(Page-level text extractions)
--------

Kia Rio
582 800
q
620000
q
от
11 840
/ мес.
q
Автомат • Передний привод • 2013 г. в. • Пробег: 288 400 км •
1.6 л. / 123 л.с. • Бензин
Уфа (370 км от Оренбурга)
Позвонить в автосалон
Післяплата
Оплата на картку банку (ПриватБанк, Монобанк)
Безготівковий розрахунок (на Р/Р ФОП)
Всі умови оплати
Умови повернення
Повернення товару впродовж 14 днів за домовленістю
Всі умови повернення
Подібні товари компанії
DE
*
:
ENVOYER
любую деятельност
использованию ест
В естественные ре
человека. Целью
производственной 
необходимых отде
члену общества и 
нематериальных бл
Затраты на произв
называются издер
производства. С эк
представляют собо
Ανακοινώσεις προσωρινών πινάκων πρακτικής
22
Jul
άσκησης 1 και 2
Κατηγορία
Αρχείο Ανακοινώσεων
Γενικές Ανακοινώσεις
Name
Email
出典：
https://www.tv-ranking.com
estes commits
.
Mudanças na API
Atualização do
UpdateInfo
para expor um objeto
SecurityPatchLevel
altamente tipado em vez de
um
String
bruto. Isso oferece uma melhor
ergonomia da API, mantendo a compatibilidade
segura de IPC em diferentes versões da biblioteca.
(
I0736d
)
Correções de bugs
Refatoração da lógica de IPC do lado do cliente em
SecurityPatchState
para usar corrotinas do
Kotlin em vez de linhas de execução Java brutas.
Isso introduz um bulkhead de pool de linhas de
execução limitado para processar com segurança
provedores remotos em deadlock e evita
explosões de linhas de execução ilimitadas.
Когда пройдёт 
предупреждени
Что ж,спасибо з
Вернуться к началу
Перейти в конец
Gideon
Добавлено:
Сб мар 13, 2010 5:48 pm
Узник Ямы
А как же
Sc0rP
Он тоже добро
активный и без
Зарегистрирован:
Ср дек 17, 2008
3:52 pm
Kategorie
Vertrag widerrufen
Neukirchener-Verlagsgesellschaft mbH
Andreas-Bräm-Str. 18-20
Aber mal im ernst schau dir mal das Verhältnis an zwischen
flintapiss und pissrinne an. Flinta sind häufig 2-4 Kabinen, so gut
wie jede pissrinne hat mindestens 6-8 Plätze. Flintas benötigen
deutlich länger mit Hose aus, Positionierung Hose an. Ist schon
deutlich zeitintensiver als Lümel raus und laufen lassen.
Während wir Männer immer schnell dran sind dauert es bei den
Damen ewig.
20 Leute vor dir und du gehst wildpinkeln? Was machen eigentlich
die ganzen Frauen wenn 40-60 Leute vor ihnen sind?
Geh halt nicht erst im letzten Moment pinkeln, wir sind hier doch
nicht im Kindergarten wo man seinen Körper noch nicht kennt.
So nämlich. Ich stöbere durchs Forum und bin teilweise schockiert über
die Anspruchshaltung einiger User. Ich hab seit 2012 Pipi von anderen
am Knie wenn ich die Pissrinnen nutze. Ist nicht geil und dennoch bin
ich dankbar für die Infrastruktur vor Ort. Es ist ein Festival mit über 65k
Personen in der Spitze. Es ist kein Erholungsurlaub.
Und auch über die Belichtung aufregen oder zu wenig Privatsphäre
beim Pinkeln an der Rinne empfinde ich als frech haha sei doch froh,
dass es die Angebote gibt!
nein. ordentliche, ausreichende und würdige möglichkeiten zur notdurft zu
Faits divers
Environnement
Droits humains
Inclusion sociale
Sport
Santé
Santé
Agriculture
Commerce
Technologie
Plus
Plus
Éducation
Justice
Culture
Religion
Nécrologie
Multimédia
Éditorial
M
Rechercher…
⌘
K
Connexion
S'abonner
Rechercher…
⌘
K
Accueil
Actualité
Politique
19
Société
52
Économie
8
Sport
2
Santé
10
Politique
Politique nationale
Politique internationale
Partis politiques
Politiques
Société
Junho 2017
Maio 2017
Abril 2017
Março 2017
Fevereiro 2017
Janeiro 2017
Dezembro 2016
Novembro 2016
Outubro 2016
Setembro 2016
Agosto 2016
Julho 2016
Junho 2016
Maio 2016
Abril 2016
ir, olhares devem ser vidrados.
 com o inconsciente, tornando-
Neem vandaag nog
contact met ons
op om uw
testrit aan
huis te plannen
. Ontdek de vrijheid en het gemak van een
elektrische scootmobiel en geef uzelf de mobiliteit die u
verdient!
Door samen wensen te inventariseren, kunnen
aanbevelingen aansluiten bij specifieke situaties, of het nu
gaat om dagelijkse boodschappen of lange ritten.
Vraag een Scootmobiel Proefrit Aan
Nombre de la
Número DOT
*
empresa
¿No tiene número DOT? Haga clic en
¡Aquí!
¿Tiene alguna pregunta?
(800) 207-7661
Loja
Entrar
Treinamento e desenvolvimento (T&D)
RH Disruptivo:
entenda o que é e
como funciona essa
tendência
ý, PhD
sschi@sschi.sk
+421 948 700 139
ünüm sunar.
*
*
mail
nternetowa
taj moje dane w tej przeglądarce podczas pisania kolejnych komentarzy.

--------

The lines to extract from the data above begin with the line containing "члену общества и" and end with the line containing "bruto. Isso oferece uma melhor". Extract them exactly, including both.

члену общества и 
нематериальных бл
Затраты на произв
называются издер
производства. С эк
представляют собо
Ανακοινώσεις προσωρινών πινάκων πρακτικής
22
Jul
άσκησης 1 και 2
Κατηγορία
Αρχείο Ανακοινώσεων
Γενικές Ανακοινώσεις
Name
Email
出典：
https://www.tv-ranking.com
estes commits
.
Mudanças na API
Atualização do
UpdateInfo
para expor um objeto
SecurityPatchLevel
altamente tipado em vez de
um
String
bruto. Isso oferece uma melhor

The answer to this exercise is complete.